Collected data:
------------------------------------------------------------

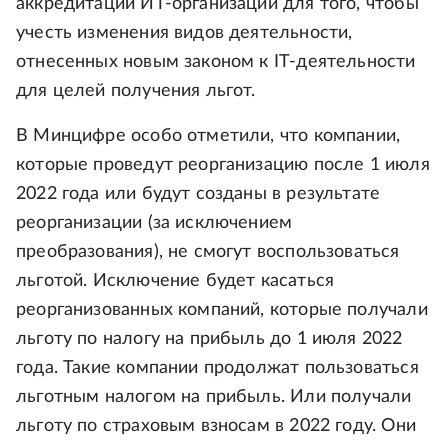
аккредитации ИТ-организаций для того, чтобы
учесть изменения видов деятельности,
отнесенных новым законом к IT-деятельности
для целей получения льгот.
В Минцифре особо отметили, что компании,
которые проведут реорганизацию после 1 июля
2022 года или будут созданы в результате
реорганизации (за исключением
преобразования), не смогут воспользоваться
льготой. Исключение будет касаться
реорганизованных компаний, которые получали
льготу по налогу на прибыль до 1 июля 2022
года. Такие компании продолжат пользоваться
льготным налогом на прибыль. Или получали
льготу по страховым взносам в 2022 году. Они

------------------------------------------------------------

WHAT YOU ARE ASKED TO DO => Your job is to return all lines above that hold the word "года".

ANSWER SPACE =>
2022 года или будут созданы в результате
года. Такие компании продолжат пользоваться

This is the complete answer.